--- START ---

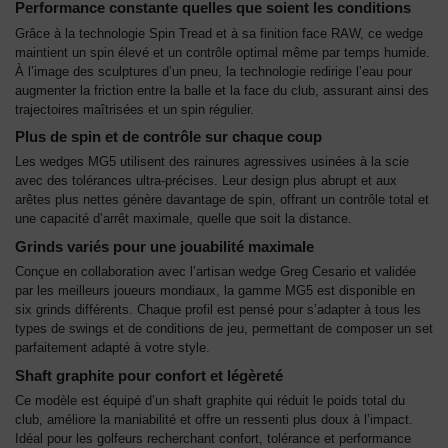
Performance constante quelles que soient les conditions
Grâce à la technologie Spin Tread et à sa finition face RAW, ce wedge
maintient un spin élevé et un contrôle optimal même par temps humide.
À l’image des sculptures d’un pneu, la technologie redirige l’eau pour
augmenter la friction entre la balle et la face du club, assurant ainsi des
trajectoires maîtrisées et un spin régulier.
Plus de spin et de contrôle sur chaque coup
Les wedges MG5 utilisent des rainures agressives usinées à la scie
avec des tolérances ultra-précises. Leur design plus abrupt et aux
arêtes plus nettes génère davantage de spin, offrant un contrôle total et
une capacité d’arrêt maximale, quelle que soit la distance.
Grinds variés pour une jouabilité maximale
Conçue en collaboration avec l’artisan wedge Greg Cesario et validée
par les meilleurs joueurs mondiaux, la gamme MG5 est disponible en
six grinds différents. Chaque profil est pensé pour s’adapter à tous les
types de swings et de conditions de jeu, permettant de composer un set
parfaitement adapté à votre style.
Shaft graphite pour confort et légèreté
Ce modèle est équipé d’un shaft graphite qui réduit le poids total du
club, améliore la maniabilité et offre un ressenti plus doux à l’impact.
Idéal pour les golfeurs recherchant confort, tolérance et performance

--- END ---

• _Required work_
Please copy the line that holds "À l’image des" and each line under it through the last line above, exactly as they stand, adding nothing.

• _Output below_
À l’image des sculptures d’un pneu, la technologie redirige l’eau pour
augmenter la friction entre la balle et la face du club, assurant ainsi des
trajectoires maîtrisées et un spin régulier.
Plus de spin et de contrôle sur chaque coup
Les wedges MG5 utilisent des rainures agressives usinées à la scie
avec des tolérances ultra-précises. Leur design plus abrupt et aux
arêtes plus nettes génère davantage de spin, offrant un contrôle total et
une capacité d’arrêt maximale, quelle que soit la distance.
Grinds variés pour une jouabilité maximale
Conçue en collaboration avec l’artisan wedge Greg Cesario et validée
par les meilleurs joueurs mondiaux, la gamme MG5 est disponible en
six grinds différents. Chaque profil est pensé pour s’adapter à tous les
types de swings et de conditions de jeu, permettant de composer un set
parfaitement adapté à votre style.
Shaft graphite pour confort et légèreté
Ce modèle est équipé d’un shaft graphite qui réduit le poids total du
club, améliore la maniabilité et offre un ressenti plus doux à l’impact.
Idéal pour les golfeurs recherchant confort, tolérance et performance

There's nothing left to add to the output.